Finita la stagione su terra, come tradizione ci si trasferì sul verde, torneo di Nottingham, preparazione a Wimbledon che sarebbe iniziato la settimana successiva. Arrivò l’ultima vittoria della mitologica striscia, al primo turno, contro il pakistano Haroon Rahim. Lo stop arrivò nel round successivo: a sparecchiare la tavola fu Mike Estep, texano dalle discrete propensioni erbivore che in carriera mise insieme due titoli in singolare, sette in doppio, un quarto turno a Wimbledon ’75 e che dopo il ritiro allenò per tre anni Martina Navratilova dal 1983 al 1986.
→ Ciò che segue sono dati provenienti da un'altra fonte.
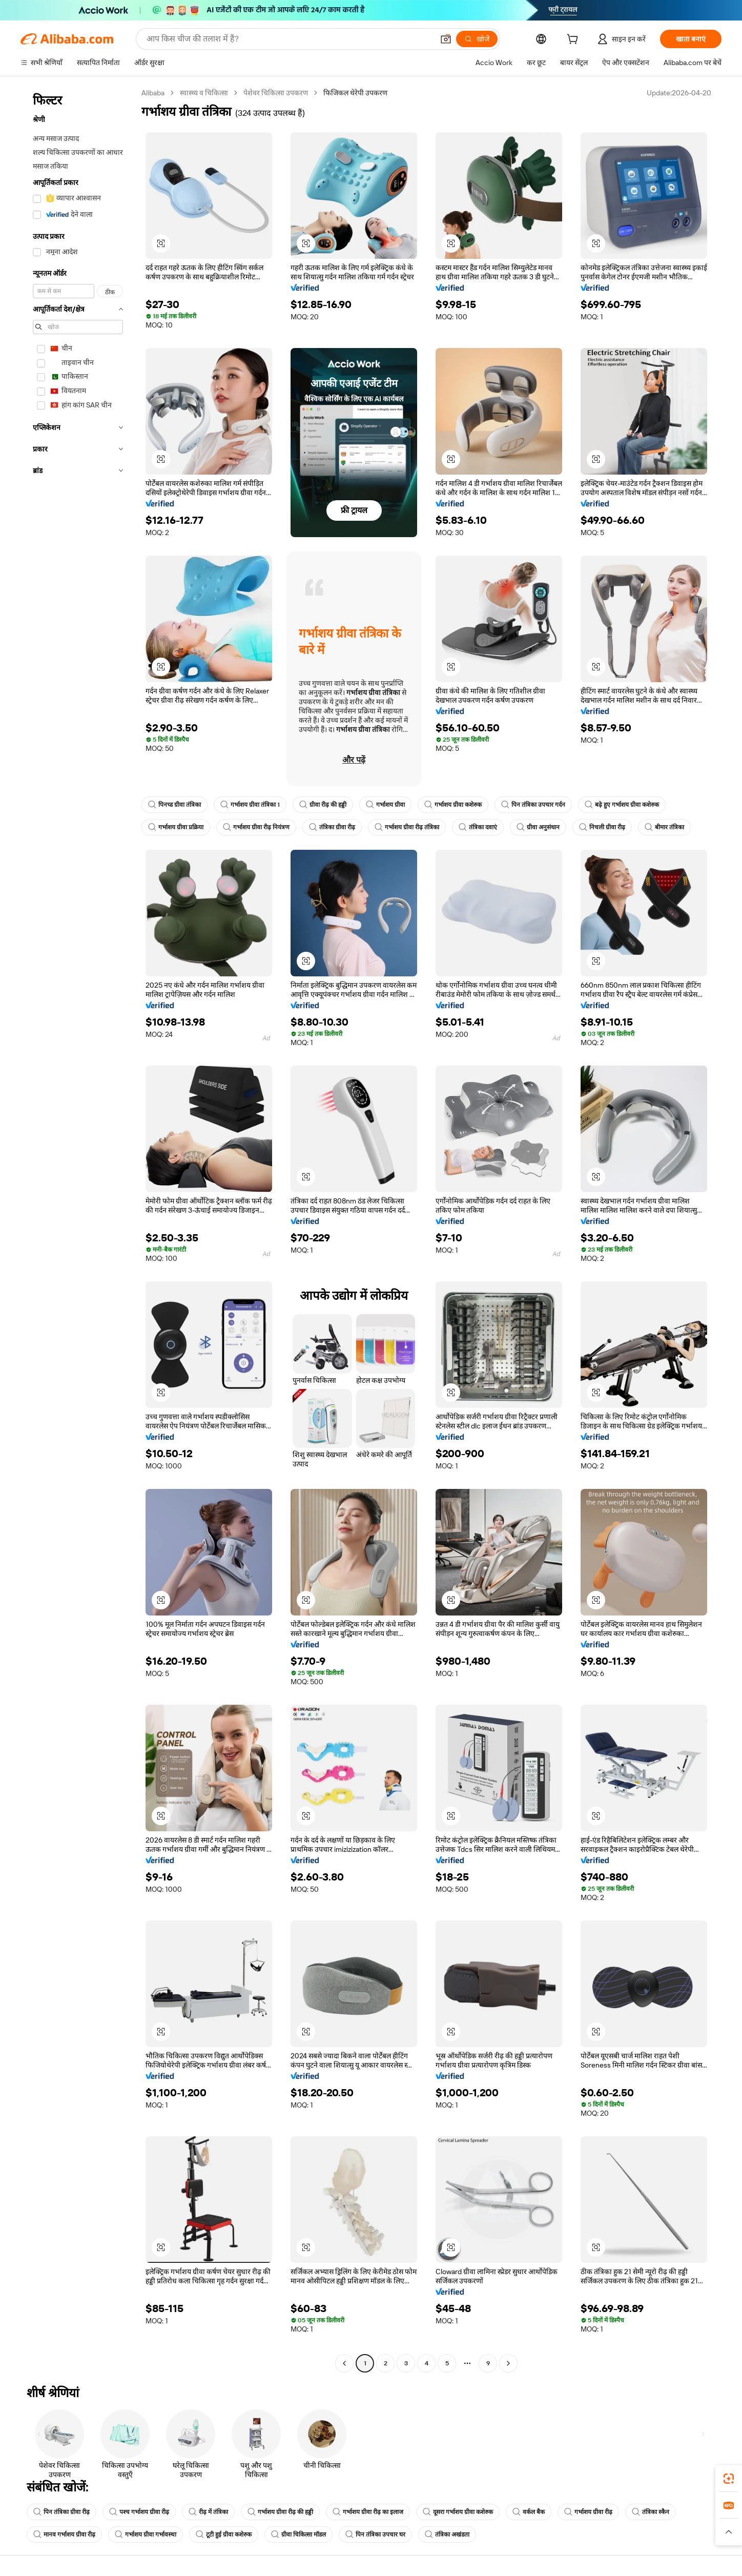  Describe the element at coordinates (368, 2512) in the screenshot. I see `गर्भाशय ग्रीवा रीढ़ का इलाज` at that location.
Due viaggi certo entusiasmanti, forse un pizzico più lineare quello percorso da Sinner, e nella storia del gioco c’è ovviamente posto per entrambi. Il record è però destinato a rimanere unico, e Jannik l’ha sottratto ad Adriano, appena quarantotto anni dopo. Adriano che, come già abbiamo supposto, non se la prenderà. “Era l’ora, è passato quasi mezzo secolo“, l’abbiamo sentito spesso dire mano a mano che Sinner migliorava a pezzettini quei risultati a lungo insuperati. Siamo ragionevolmente certi che avrà pensato la stessa cosa ieri notte, quando Jannik ha stretto la mano di Struff.